4) Say, ‘thank you.’ I barely recall the faces of the three firefighter/EMTs who picked up Van and me. But there was one sitting next to the stretcher who did everything he could to distract me. Keep me talking while he and his partner tried to wake Van up. I printed out a picture of the kids and am coordinating a day to bring in pizza. The chief’s contact info was easy to find on my city’s website. These men and women chose a profession to help people. That’s what they do all day—help others. We need to do a better job of letting them know we appreciate their choice.

5) Practice doesn’t make perfect, but it does ease some anxiety. The closest my kiddos have been to a rescue mission is watching Paw Patrol. Seeing their baby brother and mom get taken away in an ambulance was not easy. It’s been almost a week and they still ask questions. We don’t just talk about what happened but what we will do if someone needs help. Do your kids know how to call 9-1-1? Mine sure didn’t. What about a place to meet outside if there is a fire?
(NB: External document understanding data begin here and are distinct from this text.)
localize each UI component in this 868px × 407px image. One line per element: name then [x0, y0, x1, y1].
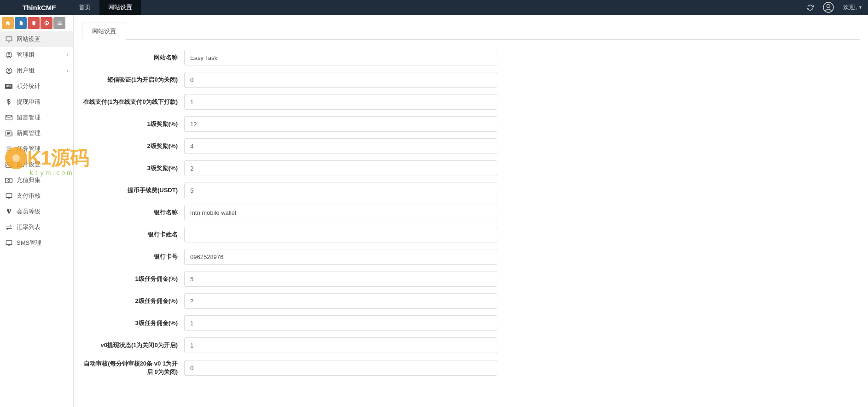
sidebar-item-messages[interactable]: 留言管理 [0, 110, 73, 125]
sidebar-item-images[interactable]: 图片设置 [0, 157, 73, 172]
monitor-icon [5, 239, 13, 247]
gear-icon[interactable] [41, 17, 52, 29]
form-row: 2级奖励(%) [82, 138, 860, 154]
form-row: 银行卡号 [82, 249, 860, 265]
nav-home[interactable]: 首页 [70, 0, 99, 15]
input-fee[interactable] [184, 183, 497, 198]
form-row: 3级任务佣金(%) [82, 315, 860, 331]
sidebar: 网站设置 管理组 › 用户组 › VISA 积分统计 提现申请 [0, 15, 74, 407]
news-icon [5, 129, 13, 137]
form-label-v0-withdraw: v0提现状态(1为关闭0为开启) [82, 341, 184, 349]
form-row: 在线支付(1为在线支付0为线下打款) [82, 94, 860, 110]
main-wrap: 网站设置 管理组 › 用户组 › VISA 积分统计 提现申请 [0, 15, 868, 407]
form-label-commission2: 2级任务佣金(%) [82, 297, 184, 305]
sidebar-item-member-level[interactable]: 会员等级 [0, 204, 73, 219]
form-row: v0提现状态(1为关闭0为开启) [82, 337, 860, 353]
chevron-right-icon: › [67, 52, 69, 58]
input-online-pay[interactable] [184, 94, 497, 110]
sidebar-item-label: 留言管理 [17, 113, 41, 122]
input-bank-name[interactable] [184, 205, 497, 220]
welcome-dropdown[interactable]: 欢迎, ▼ [843, 3, 862, 12]
avatar-icon[interactable] [823, 2, 834, 13]
input-bank-card[interactable] [184, 249, 497, 265]
sidebar-item-tasks[interactable]: 任务管理 › [0, 141, 73, 157]
svg-rect-20 [6, 240, 12, 244]
top-nav: 首页 网站设置 [70, 0, 141, 15]
form-row: 网站名称 [82, 50, 860, 65]
image-icon [5, 160, 13, 169]
svg-point-18 [8, 179, 10, 181]
input-bank-holder[interactable] [184, 227, 497, 242]
input-v0-withdraw[interactable] [184, 337, 497, 353]
svg-rect-17 [6, 178, 12, 182]
form-row: 1级任务佣金(%) [82, 271, 860, 287]
sidebar-item-site-settings[interactable]: 网站设置 [0, 31, 73, 47]
form-label-bank-card: 银行卡号 [82, 253, 184, 261]
mail-icon [5, 113, 13, 122]
sidebar-item-news[interactable]: 新闻管理 [0, 125, 73, 141]
input-commission1[interactable] [184, 271, 497, 287]
sidebar-item-admin-group[interactable]: 管理组 › [0, 47, 73, 63]
input-auto-audit[interactable] [184, 360, 497, 376]
list-icon[interactable] [53, 17, 65, 29]
input-reward2[interactable] [184, 138, 497, 154]
svg-rect-13 [6, 115, 12, 120]
sidebar-item-pay-audit[interactable]: 支付审核 [0, 188, 73, 204]
svg-point-10 [8, 69, 10, 71]
sidebar-item-label: 新闻管理 [17, 129, 41, 137]
svg-point-1 [827, 5, 830, 8]
top-header: ThinkCMF 首页 网站设置 欢迎, ▼ [0, 0, 868, 15]
form-label-online-pay: 在线支付(1为在线支付0为线下打款) [82, 98, 184, 106]
home-icon[interactable] [2, 17, 14, 29]
form-label-bank-name: 银行名称 [82, 208, 184, 217]
sidebar-item-points[interactable]: VISA 积分统计 [0, 78, 73, 94]
sidebar-item-withdraw[interactable]: 提现申请 [0, 94, 73, 110]
form-row: 自动审核(每分钟审核20条 v0 1为开启 0为关闭) [82, 360, 860, 376]
svg-rect-19 [6, 193, 12, 197]
sidebar-item-label: 提现申请 [17, 98, 41, 106]
svg-rect-3 [57, 21, 61, 22]
form-label-commission3: 3级任务佣金(%) [82, 319, 184, 327]
svg-point-8 [8, 53, 10, 55]
sidebar-item-label: 会员等级 [17, 207, 41, 216]
brand-title: ThinkCMF [0, 0, 70, 15]
sidebar-item-label: 用户组 [17, 66, 35, 75]
sidebar-item-rates[interactable]: 汇率列表 [0, 219, 73, 235]
form-row: 1级奖励(%) [82, 116, 860, 132]
trash-icon[interactable] [28, 17, 40, 29]
input-site-name[interactable] [184, 50, 497, 65]
sidebar-item-label: 支付审核 [17, 192, 41, 200]
monitor-icon [5, 35, 13, 43]
svg-point-2 [46, 22, 47, 24]
tab-site-settings[interactable]: 网站设置 [82, 23, 126, 40]
user-circle-icon [5, 51, 13, 59]
form-row: 2级任务佣金(%) [82, 293, 860, 309]
sidebar-item-sms[interactable]: SMS管理 [0, 235, 73, 251]
settings-form: 网站名称 短信验证(1为开启0为关闭) 在线支付(1为在线支付0为线下打款) 1… [82, 50, 860, 376]
side-menu: 网站设置 管理组 › 用户组 › VISA 积分统计 提现申请 [0, 31, 73, 407]
input-commission3[interactable] [184, 315, 497, 331]
svg-rect-4 [57, 23, 61, 23]
content-area: 网站设置 网站名称 短信验证(1为开启0为关闭) 在线支付(1为在线支付0为线下… [74, 15, 868, 407]
dollar-icon [5, 98, 13, 106]
refresh-icon[interactable] [807, 4, 814, 11]
form-label-fee: 提币手续费(USDT) [82, 186, 184, 195]
input-reward1[interactable] [184, 116, 497, 132]
form-label-sms: 短信验证(1为开启0为关闭) [82, 76, 184, 84]
svg-rect-6 [6, 36, 12, 41]
input-commission2[interactable] [184, 293, 497, 309]
sidebar-item-label: SMS管理 [17, 239, 41, 247]
vine-icon [5, 207, 13, 216]
sidebar-item-recharge[interactable]: 充值归集 [0, 172, 73, 188]
sidebar-item-user-group[interactable]: 用户组 › [0, 63, 73, 78]
monitor-icon [5, 192, 13, 200]
quick-toolbar [0, 15, 73, 31]
file-icon[interactable] [15, 17, 27, 29]
tab-bar: 网站设置 [82, 22, 860, 40]
sidebar-item-label: 图片设置 [17, 160, 41, 169]
svg-text:VISA: VISA [6, 85, 12, 88]
input-reward3[interactable] [184, 160, 497, 176]
form-label-bank-holder: 银行卡姓名 [82, 230, 184, 239]
nav-site-settings[interactable]: 网站设置 [99, 0, 141, 15]
input-sms[interactable] [184, 72, 497, 88]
Sure the conversation is scary. But it’s far more terrifying experiencing it without having ever discussed it before. Kids are so gosh darn resilient and smart.

We’ve been back to the doctor twice for check ups with Van. I haven’t slept through the night because I just need to stare at his chubby little face and watch his belly move up and down. To remind myself how lucky I am that God was watching over us.

I know there are so many other stories out there and my heart just aches for you. Please share what’s helped your own family.


5 Comments Add yours

  1. So scary! I hope that he is doing well now!

  2. milkymamaxo says:

    That is so scary!! I’m the worst about leaving my phone around the house & forgetting where it is, I’m definitely taking your advice & investing in a bright colored case after reading this. Praying for you sweet baby boy! Xo

  3. Tara Kluth says:

    1. This is not your fault. Being more diligent can’t stop all accidents. This happened to me, too when my oldest was nearly 3. He’s now 16 years old, has a 4.something GPA and is a great oldest brother.

    2. The other three kids interrupted me when I was typing and I don’t remember what I was going to say. 🙂

    1. Roaringacres says:

      Thank you for reading and sharing both points. Especially the second one. Seriously, it’s like I have permanent amnesia. #lifewithkids

  4. Holly C. says:

    The same thing happened to my son when he was 18 mos old -febrile seizure. He’s never had another and he’s 25 now but I tell you it was scary . I remember it like yesterday and back then we didn’t have cell phones.